Approving this for integration into JDK 18.
We have identified a trivial performance issue in Constructor that represented a significant part of the remaining overhead.
We also observed that allocation overhead has been reduced in several microbenchmarks with the proposed changes, which means that GC can behave differently. The microbenchmarks should probably specify -Xmx1g or similar to reduce variance stemming from GC and heap sizing ergonomics.
Remaining throughput performance overhead - which is now less than 1.5ns/op across the microbenchmarks - might be due to C2 tripping on subtle difference in code shape. Cleaning out debug scaffolding and dropping legacy code could be beneficial to help ensure optimal performance.
As follow-ups we should consider implementing method handle intrinsics so that we can reduce the current MH combinator build process to a single-step lambda form creation - which might then be something that could then easily be pre-generated at build/jlink-time, which allows such LFs to be both archived in CDS and more AOT-friendly. This would likely mostly be helpful for startup/warmup considerations, but might in practice also provide better throughput since custom LFs might be easier for JITs to optimize.
01-06-2021
Performance evaluation has been ongoing during the prototyping stage, and the implementation as of today has performance mostly on par with the baseline w.r.t. throughput in microbenchmarks. There are a few exceptions that are being investigated, such as a ~20% regression on calling a Constructor. There are also slight startup regressions on a variety of applications.

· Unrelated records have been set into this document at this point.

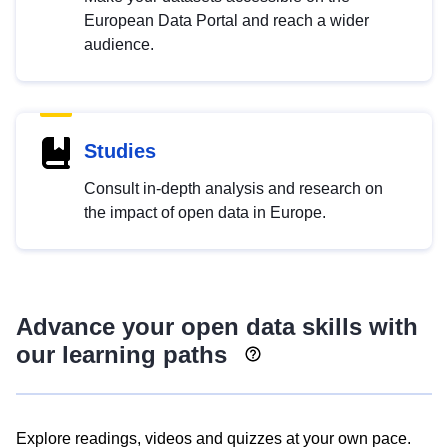
European Data Portal and reach a wider
audience.
Studies
Consult in-depth analysis and research on
the impact of open data in Europe.
Advance your open data skills with
our learning paths
Explore readings, videos and quizzes at your own pace.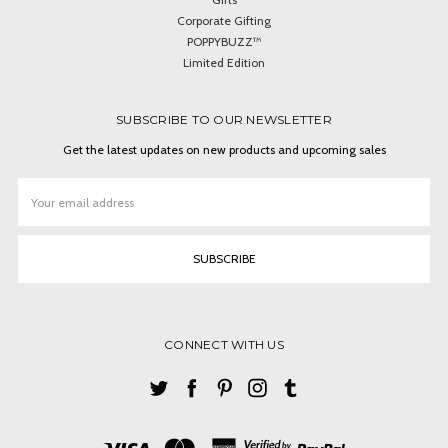
Corporate Gifting
POPPYBUZZ™
Limited Edition
SUBSCRIBE TO OUR NEWSLETTER
Get the latest updates on new products and upcoming sales
Email
Address
CONNECT WITH US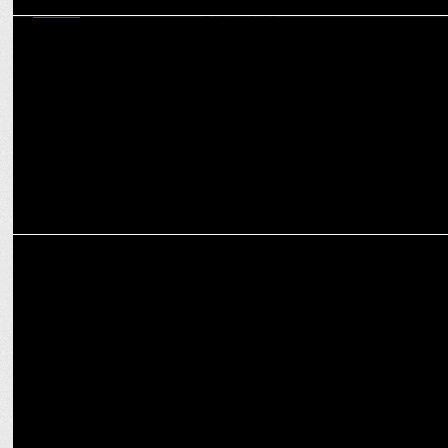
MEDIA
Snap’s Srivatsan Jayashankar on how India’s AR ecosystem is
shaping global trends
MEDIA
Trevellyn Fynn on cooking up a culinary storm with Celebrity
MasterChef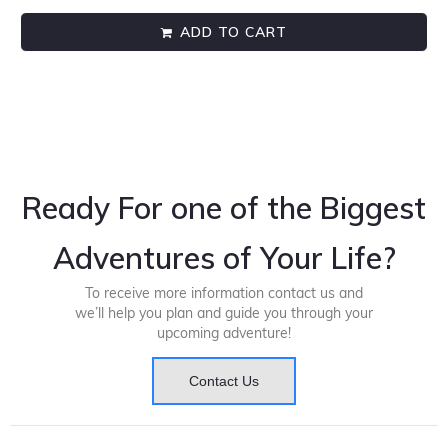
ADD TO CART
Ready For one of the Biggest
Adventures of Your Life?
To receive more information contact us and
we’ll help you plan and guide you through your
upcoming adventure!
Contact Us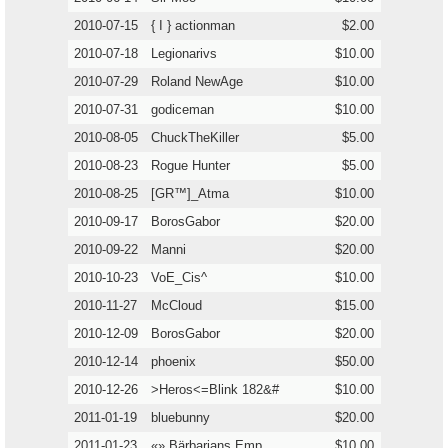
2010-07-15
{ I } actionman
$2.00
2010-07-18
Legionarivs
$10.00
2010-07-29
Roland NewAge
$10.00
2010-07-31
godiceman
$10.00
2010-08-05
ChuckTheKiller
$5.00
2010-08-23
Rogue Hunter
$5.00
2010-08-25
[GR™]_Atma
$10.00
2010-09-17
BorosGabor
$20.00
2010-09-22
Manni
$20.00
2010-10-23
VoE_Cis^
$10.00
2010-11-27
McCloud
$15.00
2010-12-09
BorosGabor
$20.00
2010-12-14
phoenix
$50.00
2010-12-26
>Heros<=Blink 182&#
$10.00
2011-01-19
bluebunny
$20.00
2011-01-23
«» Bärbarians Emp
$10.00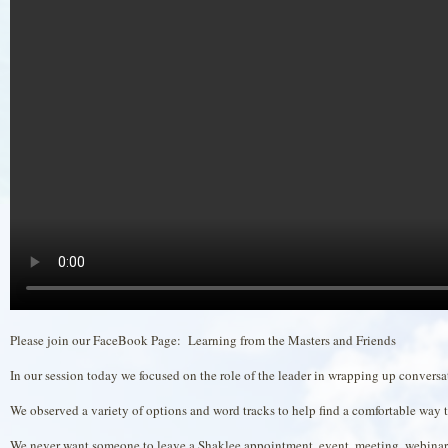
Please join our FaceBook Page: Learning from the Masters and Friends
In our session today we focused on the role of the leader in wrapping up convers
We observed a variety of options and word tracks to help find a comfortable way 
We never want someone to leave a Shaklee appointment, event, meeting, webinar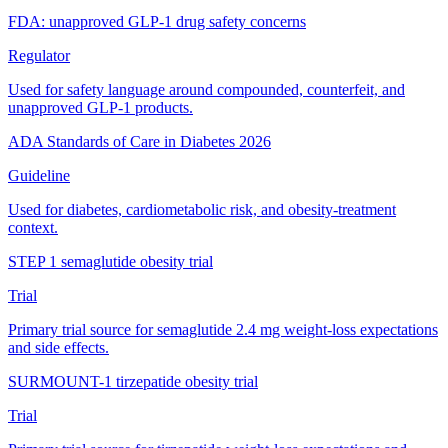
FDA: unapproved GLP-1 drug safety concerns
Regulator
Used for safety language around compounded, counterfeit, and
unapproved GLP-1 products.
ADA Standards of Care in Diabetes 2026
Guideline
Used for diabetes, cardiometabolic risk, and obesity-treatment
context.
STEP 1 semaglutide obesity trial
Trial
Primary trial source for semaglutide 2.4 mg weight-loss expectations
and side effects.
SURMOUNT-1 tirzepatide obesity trial
Trial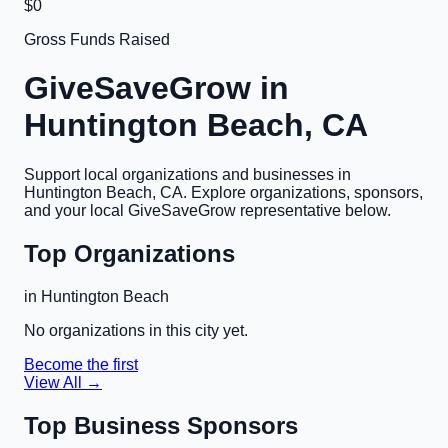
$0
Gross Funds Raised
GiveSaveGrow in
Huntington Beach, CA
Support local organizations and businesses in
Huntington Beach, CA
. Explore organizations, sponsors,
and your local GiveSaveGrow representative below.
Top Organizations
in
Huntington Beach
No organizations in this city yet.
Become the first
View All →
Top Business Sponsors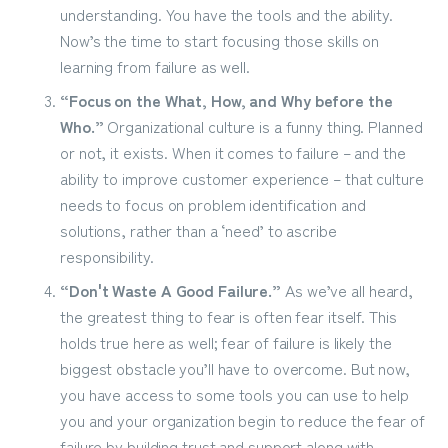
understanding. You have the tools and the ability.
Now’s the time to start focusing those skills on
learning from failure as well.
“Focus on the What, How, and Why before the
Who.”
Organizational culture is a funny thing. Planned
or not, it exists. When it comes to failure – and the
ability to improve customer experience – that culture
needs to focus on problem identification and
solutions, rather than a ‘need’ to ascribe
responsibility.
“Don't Waste A Good Failure.”
As we’ve all heard,
the greatest thing to fear is often fear itself. This
holds true here as well; fear of failure is likely the
biggest obstacle you’ll have to overcome. But now,
you have access to some tools you can use to help
you and your organization begin to reduce the fear of
failure by building trust and support along with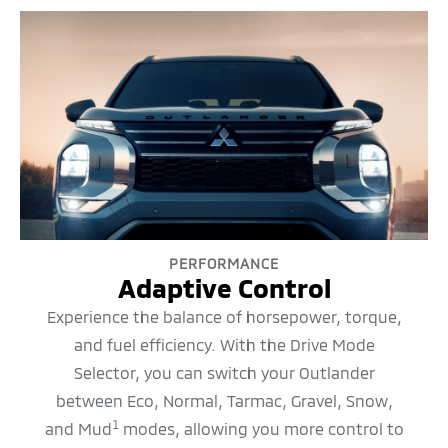
PERFORMANCE
Adaptive Control
Experience the balance of horsepower, torque,
and fuel efficiency. With the Drive Mode
Selector, you can switch your Outlander
between Eco, Normal, Tarmac, Gravel, Snow,
1
and Mud
modes, allowing you more control to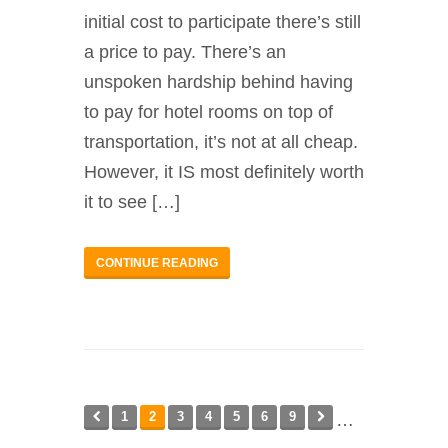
initial cost to participate there’s still
a price to pay. There’s an
unspoken hardship behind having
to pay for hotel rooms on top of
transportation, it’s not at all cheap.
However, it IS most definitely worth
it to see […]
CONTINUE READING
1
2
3
4
5
6
9
…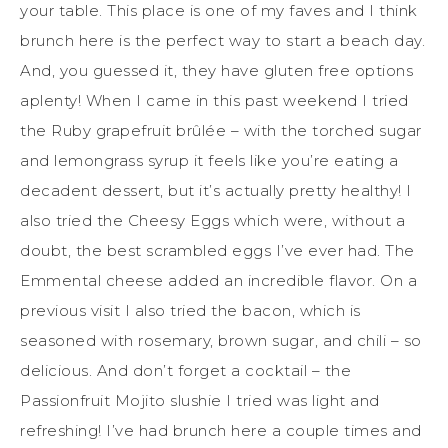
your table. This place is one of my faves and I think
brunch here is the perfect way to start a beach day.
And, you guessed it, they have gluten free options
aplenty! When I came in this past weekend I tried
the Ruby grapefruit brûlée – with the torched sugar
and lemongrass syrup it feels like you’re eating a
decadent dessert, but it’s actually pretty healthy! I
also tried the Cheesy Eggs which were, without a
doubt, the best scrambled eggs I’ve ever had. The
Emmental cheese added an incredible flavor. On a
previous visit I also tried the bacon, which is
seasoned with rosemary, brown sugar, and chili – so
delicious. And don’t forget a cocktail – the
Passionfruit Mojito slushie I tried was light and
refreshing! I’ve had brunch here a couple times and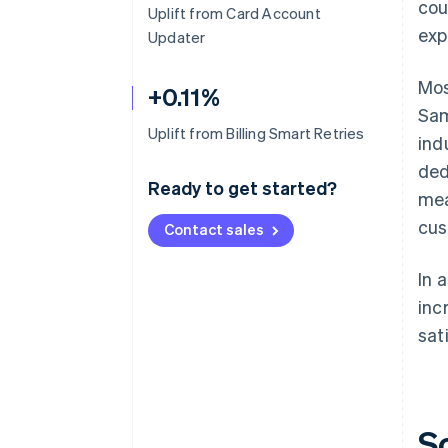
cou
Uplift from Card Account
exp
Updater
Mos
+0.11%
Sam
Uplift from Billing Smart Retries
ind
ded
Ready to get started?
mea
cus
Contact sales
In 
inc
sat
S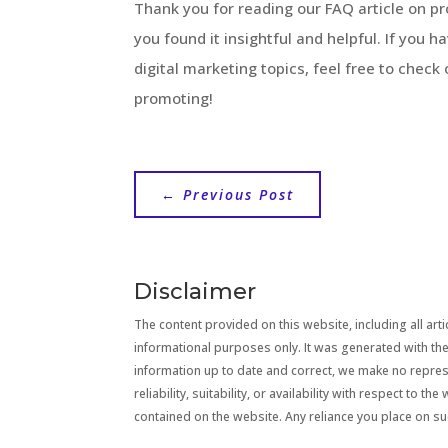
Thank you for reading our FAQ article on 
you found it insightful and helpful. If you 
digital marketing topics, feel free to check
promoting!
←
Previous Post
Disclaimer
The content provided on this website, including all artic
informational purposes only. It was generated with the
information up to date and correct, we make no repre
reliability, suitability, or availability with respect to 
contained on the website. Any reliance you place on suc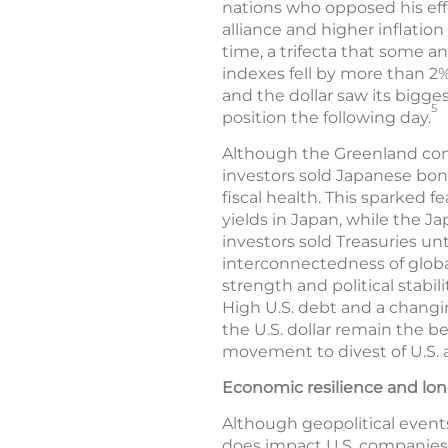
nations who opposed his eff
alliance and higher inflation 
time, a trifecta that some 
indexes fell by more than 2%
and the dollar saw its bigges
5
position the following day.
Although the Greenland confl
investors sold Japanese bon
fiscal health. This sparked 
yields in Japan, while the J
investors sold Treasuries unt
interconnectedness of global
strength and political stabil
High U.S. debt and a changi
the U.S. dollar remain the b
movement to divest of U.S. a
Economic resilience and lo
Although geopolitical events
does impact U.S. companies,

To balance startup considerations with optimal performance, the current prototype has a tiered implementation - similar to the baseline. A generic MH is created up front, and then specialized by spinning a class that roots the MH in a static field. This allows the invoke to inline very well in most cases, but the increased code complexity and shape seem to cause a slight degradation in some microbenchmarks compared to the baseline.
There's a some startup overheads due one-off initialization overhead and the need to create non-trivial MH combinators. Not a huge cost amortized over time, but still adds up to a 2-10% total overhead on smaller, reflection-heavy applications.
There are some ideas on how to reduce these overheads - including implementing method handle intrinsics for the relatively simple combinators needed. Potentially this could also do away with the need for a staged approach, which might end up being net neutral w.r.t. implementation complexity, would very likely reduce startup overheads, and might help remove some remaining rough edges on throughput microbenchmarks.
Overall I think we have a good understanding of how to address the performance concerns in the JDK 18 time frame, and further improvements could be considered as high priority follow-up RFEs/bugs.
Some minor enhancements are applicable regardless and have been spun off and integrated into the mainline, so the magnitude of the regressions could be smaller once we get close to targeting this JEP.